Letting Go

Witness.

Life comes with rewards, as does death. I experienced this firsthand at a young age. My grandmother’s death, my  Großmutter, unlocked a door I had not seen. I stood at the threshold, witnessing her essence depart.

When does life end and death begin?

Is there an end?

Is there death?

What happens at this moment — when the final breath exhales?

Francisco Tejeda & Elizabeth Kramis wedding image 1915
1915 Marriage of Francisco Tejeda and Elisa Kramis

Letting Go

I was 13 when I watched my first soul depart. My father had called all of the kids into my grandmother’s room. The bedroom smelled of orange blossoms, scented from Großmutter’s favorite cologne from Mexico. She lay motionless in the single bed in her thin flannel night dress. Her skin was pale, porcelain blue, and her eyes were peacefully closed—wooden rosary beads wrapped around her soft hands.

Mom sat on the twin bed in the room, wrapped in her kimono-style robe, made from the silk Dad brought her from Japan. Mom had been sleeping in her mother’s room for the last week, knowing this moment was soon.
Her eyes never lifted when we entered the room. I watched my dead grandmother’s spirit sitting on the bed with Mom, holding her. My mother was the small child in the room, trying to keep her tears from flowing into a river of sorrow. My grandmother’s spirit present was caring for her youngest child.

Both were oblivious to us; five children crowded into the room, staring at the lifeless body in the bed. Dad asked us to kiss Großmutter (Grandmother-German) goodbye. I did. Her skin was cool against my lips.

I touched her hand. The frail, arthritic fingers clenched with bony knots held her rosary. She warded off her pain by fingering the beads day and night, surrendering her prayers to God.
It was the only rosary she used. “The Pope blessed it,” she reminded us often.
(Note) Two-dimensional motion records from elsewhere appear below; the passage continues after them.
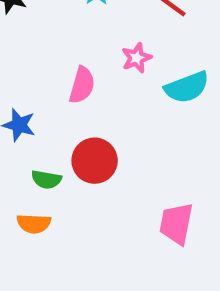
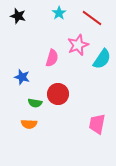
pink star: (137, 58) -> (78, 45), size x1.5
cyan semicircle: (187, 87) -> (102, 59), turned -35

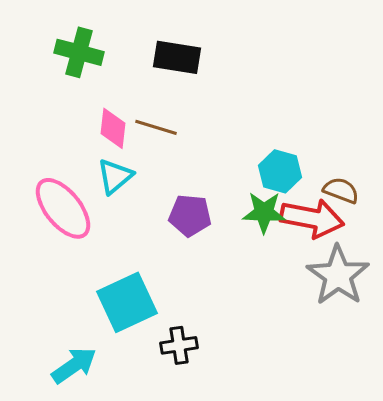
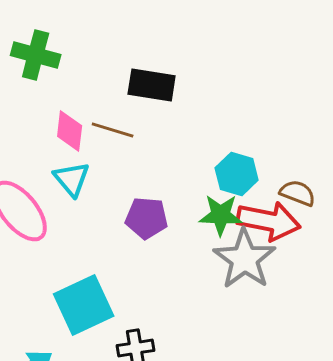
black rectangle: (177, 57) -> (152, 85), moved
cyan triangle: (115, 176) -> (72, 179), turned -30
gray star: (338, 275) -> (245, 259), moved

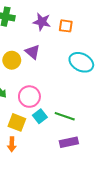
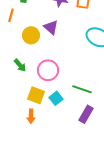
cyan square: (40, 116) -> (56, 98), moved
purple rectangle: (69, 142) -> (86, 114), turned -48

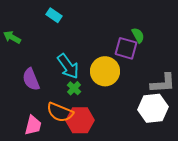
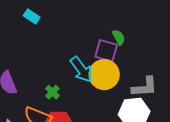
cyan arrow: (68, 66) -> (81, 69), moved
yellow circle: (105, 71) -> (104, 75), moved

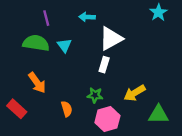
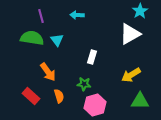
white triangle: (111, 39) -> (130, 34), moved
orange arrow: (37, 83) -> (48, 72), moved
yellow arrow: (135, 93) -> (131, 75), moved
red rectangle: (17, 109) -> (31, 96), moved

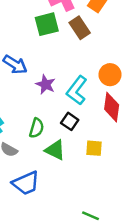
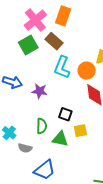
cyan L-shape: (77, 90) -> (62, 67), moved
yellow square: (94, 148) -> (80, 131), moved

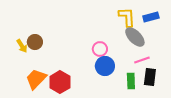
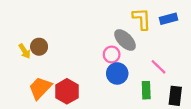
gray ellipse: (135, 37) -> (125, 40), moved
pink line: (142, 60) -> (158, 67), turned 63
black rectangle: (150, 77) -> (175, 96), moved

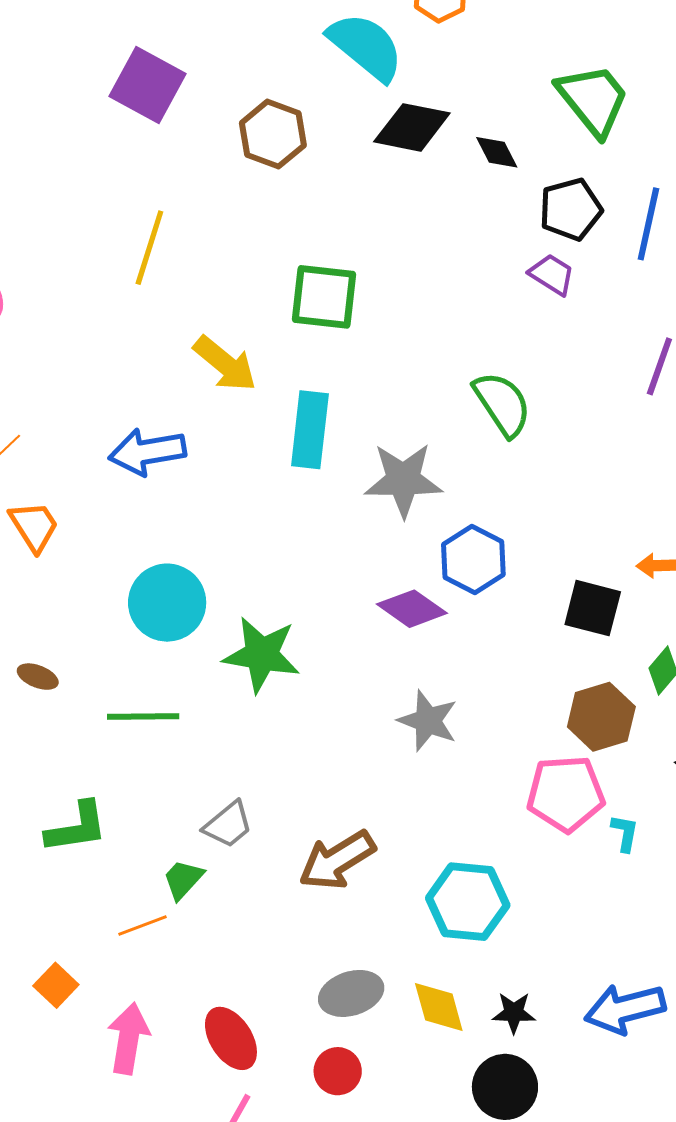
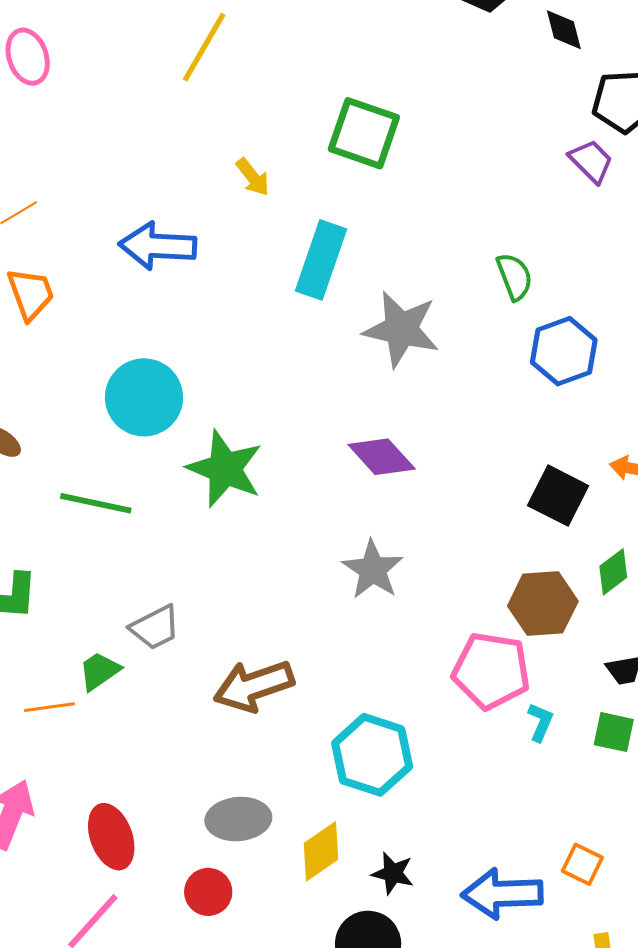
yellow arrow: (225, 364) -> (253, 177), size x0.6
green semicircle: (502, 404) -> (514, 277), size x0.7
blue hexagon: (473, 559) -> (564, 351), moved
yellow diamond: (439, 1007) -> (321, 851), turned 58

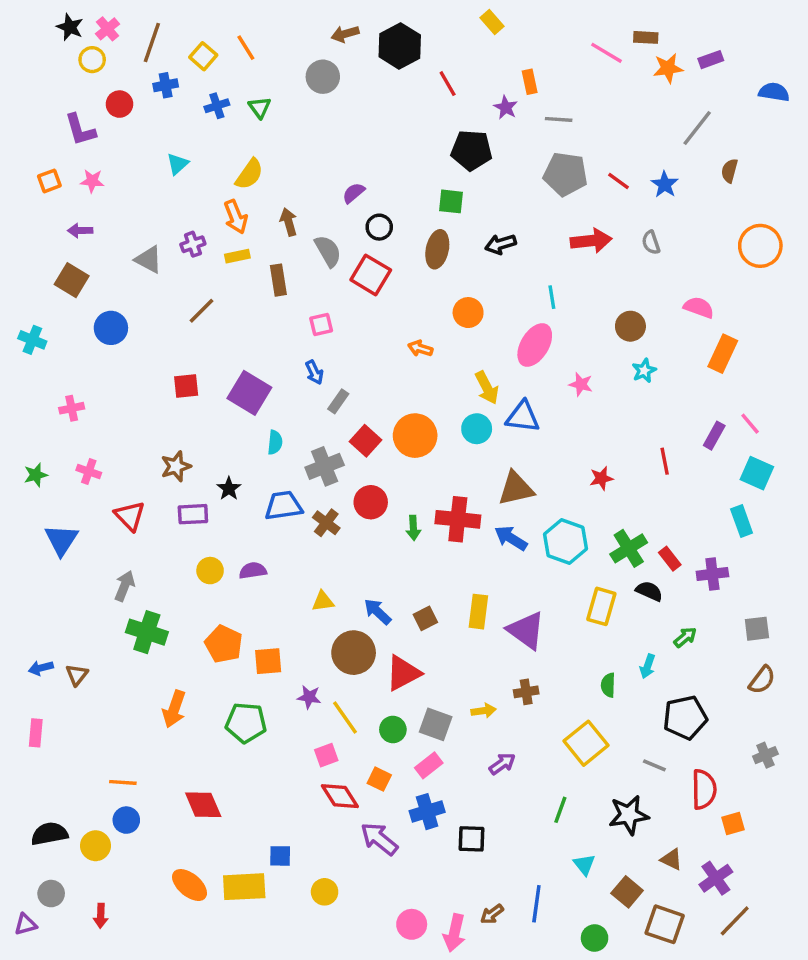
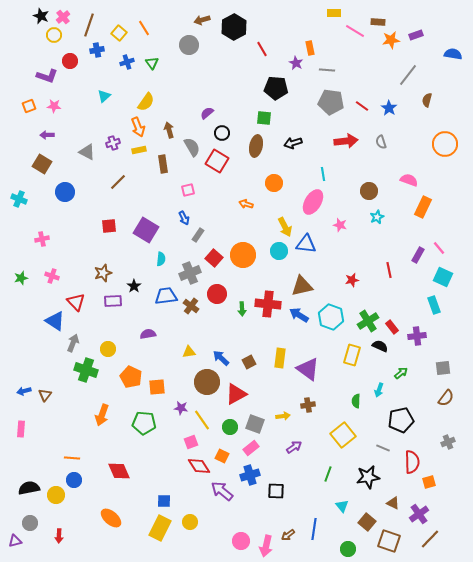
yellow rectangle: (492, 22) -> (334, 13), moved, turned -48
purple L-shape: (80, 130) -> (47, 76), turned -55
blue triangle: (61, 540) -> (55, 321), moved, turned -30
yellow circle: (210, 571) -> (108, 349), moved
yellow rectangle: (244, 887) -> (160, 528), moved, turned -60

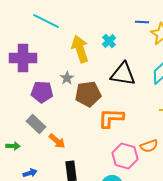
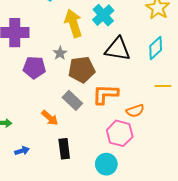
cyan cross: (109, 41) -> (103, 15), size x1.5
gray rectangle: (36, 124) -> (72, 100), moved
orange semicircle: (149, 146) -> (135, 111), moved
Our grandmother had made a pilgrimage to Jerusalem, passing through Rome en route. The only item she returned home with was this wooden rosary. That was years earlier. The beads are worn, from her fingers counting each Hail Mary and Our Father prayed. Großmutter had said hundreds of Novenas and had countless hours of intimate conversations with The Blessed Mother. I never heard Großmutter ask anything for herself.
Always, her prayers were for others.

I watched my grandmother’s soft outline of her spirit with Mom. I saw her kiss Mom lightly, and then Großmutter faded, her soul slowly retreating from the room. I knew her angels had retrieved her and taken her home — to Heaven. Großmutter faithfully believed in the Catholic Church and its teachings of Heaven. The Holy Father would care for her. We were all taught this. So, in silence, I prayed for Großmutter as I watched her fade away.
“Please, God, hear my prayer. Please hold her tight. Take all her pain away. Let her be rewarded in your home.”
Mom asked us to kneel in the room. And with that, she began the rosary, all of us responding in prayer together.

As we prayed, I listened to the deep, sorrowful breaths of my grandfather, Abuelito, crying in his room. He was alone now; though we were in the house, my Abuelito was alone.

I didn’t know what I felt; I was too young to understand. How could I describe the emotions churning within my heart?

Mom’s, Dad’s, my siblings, and my thoughts merged in a kaleidoscope filled with multi-faceted broken glass. My eyes opened, and I watched unfamiliar pain swirling around my grandmother’s bedroom.

Mom’s shoulders slumped under the weight of her loss. There was nothing we could do as her tears softly slipped down her cheeks.

Her tears embedded into my gut like stone shards, slicing my insides. Each was a cast-off of her extraordinary love.

I didn’t know what to do with this sensation. What is it? I felt as alone as my grandfather. I had nowhere to turn, no adult to tell me this was normal or not; what was this — this pain?

The first decade of beads was completed. But Mom could no longer hold back her sorrow.

“Come on, kids,” Dad encouraged us. “Say goodbye to your mother.”

She hugged each of us and then turned us toward the door. Dad followed us to our house along the brick path beneath the trees. Morning light filtered through their leaves.

Already, it was time to get ready for school— nothing more for us.
I never spoke of what I felt then, what I saw, my Großmutter’s soul holding my mother. I saw no point. Mom was in her thoughts, withdrawn and exhausted from caring for so many every day and then losing her mother.
Dad took us to school that morning. There were no words from him either. Only, “Your mother will need your help when you get home.” He, too, was at a loss. Our mom, his only love, was hurting, and nothing he could do would lessen her pain.

Letting go, watching my grandmother’s spirit sit beside my mother, hold her, and then fade away was the first of many shared deaths I would experience.